L’école est pour l’enfant, en plus d’un lieu d’apprentissage, un lieu de rencontre et de renforcement du lien social. Le fait d’être privé de ces échanges épanouissants est ce qui est le plus à déplorer dans cette situation de scolarisation à domicile. L’isolement social perturbe l’équilibre émotionnel de l’enfant qui a besoin pour mieux grandir de s’identifier à ses pairs et d’appartenir au groupe.

L’enfant peut profiter d’un apprentissage à distance si plusieurs conditions favorables sont réunies : l’accès aux cours à travers Internet ou la télévision, l’accompagnement par un adulte en cas de besoin, des rythmes conservés, une concentration suffisante et surtout le fait d’en comprendre l’utilité pour garder la motivation nécessaire.

L’enseignement à distance peut convenir aux enfants mâtures et autonomes, habitués à travailler seuls mais cela peut être un facteur de stress supplémentaire pour beaucoup d’enfants qui ont besoin de la dynamique de classe et du soutien permanent de leurs enseignants pour avancer. Cette situation peut être alors source d’une peur de l’échec voire d’une anxiété de performance, ce qui peut conduire à un comportement d’évitement, d’opposition ou même  de refus face aux  apprentissages.

L’existence de troubles d’apprentissages ou cognitifs antérieurs peut compliquer la tâche de l’enfant, rajouter une difficulté supplémentaire à l’adulte qui l’encadre et renvoyer un sentiment d’échec aux deux.

A noter aussi que la scolarisation à domicile peut exposer parfois les enfants à des violences de la part des parents. Plusieurs parents se sont retrouvés contraints à gérer en même temps les apprentissages scolaires et leurs obligations professionnelles et quotidiennes mais ont aussi pu manquer d’outils pédagogiques ou se retrouver dépassés par le niveau scolaire de leurs enfants, ce qui peut conduire à des situations de surmenage et de détresse psychologique.

L’annonce récente de la non reprise de classe jusqu’au mois de septembre rajoute un relâchement supplémentaire pour plusieurs jeunes qui se trouvent démotivés, sans enjeu particulier pour continuer le programme.

Quels sont vos conseils pour les parents pour rassurer au mieux leurs enfants ?

Il est très important que les parents se montrent disponibles pour leurs enfants : être à leur écoute et à l’écoute de leurs émotions, ouvrir le dialogue autour de la situation actuelle en utilisant des mots simples, pouvoir saisir ce qu’ils ont réellement compris, essayer de les réconforter face à leurs inquiétudes, insuffler du positif au confinement, les encourager à exprimer leurs sentiments à travers le jeu, le dessin et les histoires.

Il est également essentiel de structurer le quotidien en mettant en place des repères temporels et spatiaux qui sont très rassurants pour les enfants.

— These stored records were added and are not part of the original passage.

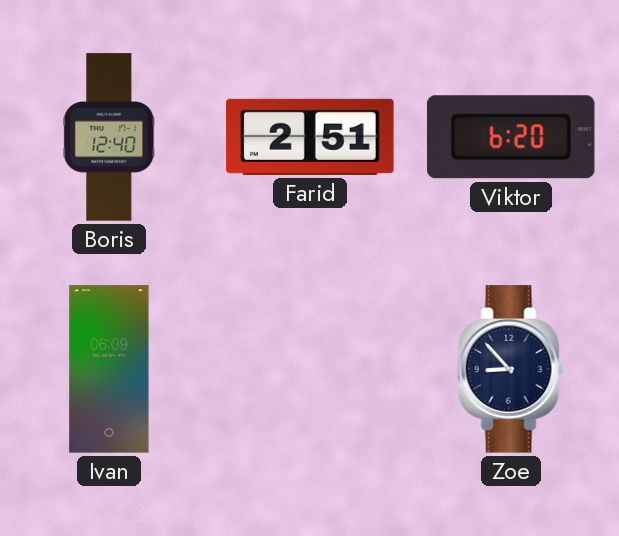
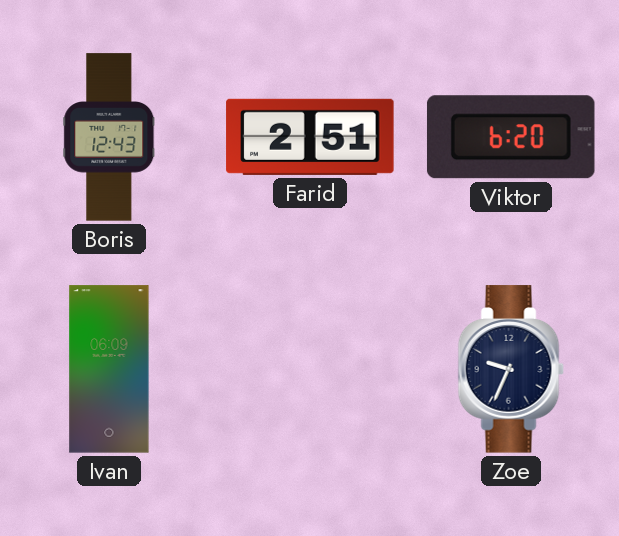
Boris: 12:40 -> 12:43
Zoe: 8:53 -> 9:34
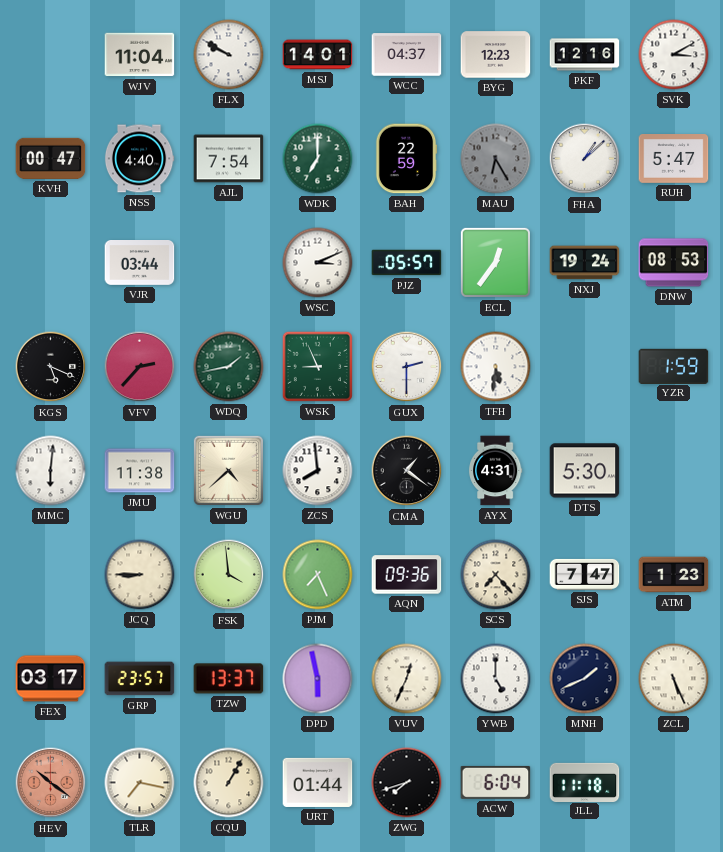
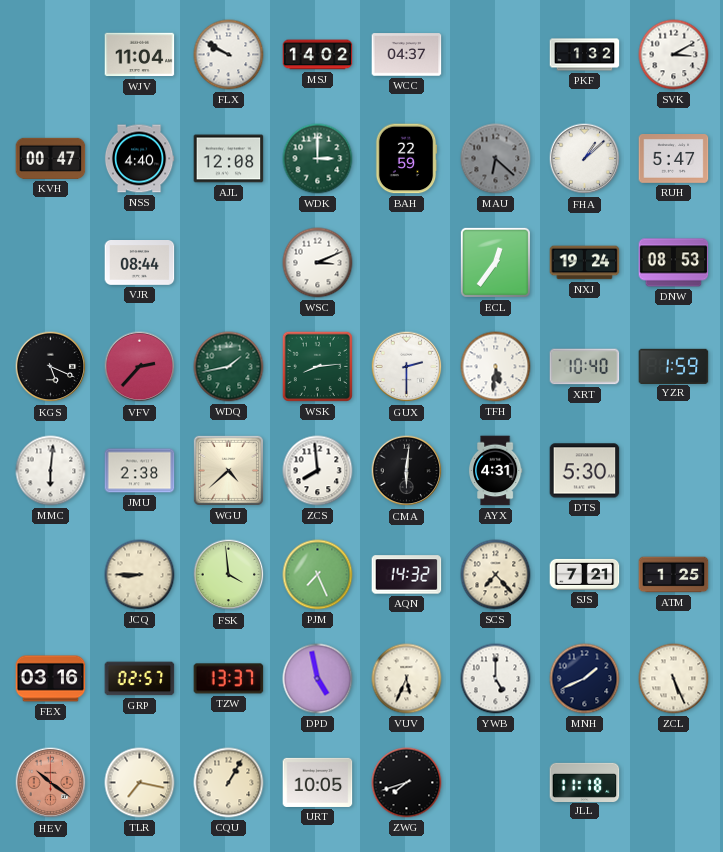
MSJ: 14:01 -> 14:02
BYG: 12:23 -> none
PKF: 12:16 -> 1:32
AJL: 7:54 -> 12:08
WDK: 7:00 -> 3:00
MAU: 6:25 -> 6:22
VJR: 03:44 -> 08:44
PJZ: 05:57 -> none
WSK: 8:56 -> 8:14
XRT: none -> 10:40
JMU: 11:38 -> 2:38
CMA: 1:21 -> 6:01
AQN: 09:36 -> 14:32
SJS: 7:47 -> 7:21
ATM: 1:23 -> 1:25
FEX: 03:17 -> 03:16
GRP: 23:57 -> 02:57
DPD: 5:58 -> 4:58
VUV: 12:34 -> 5:34
URT: 01:44 -> 10:05
ACW: 6:04 -> none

En plus des moments dédiés aux apprentissages, leur proposer des activités adaptées à leur âge en intégrant des moments d’activités en familles, du sport, des jeux créatifs et limiter le temps d"exposition aux écrans autant que possible ainsi que l’accès aux chaînes d’informations.

Il est également souhaitable d’encourager les enfants à maintenir le lien avec les amis et la famille à travers les différents outils informatiques et leur permettre ainsi de se focaliser sur le positif et les préoccupations de leurs âges.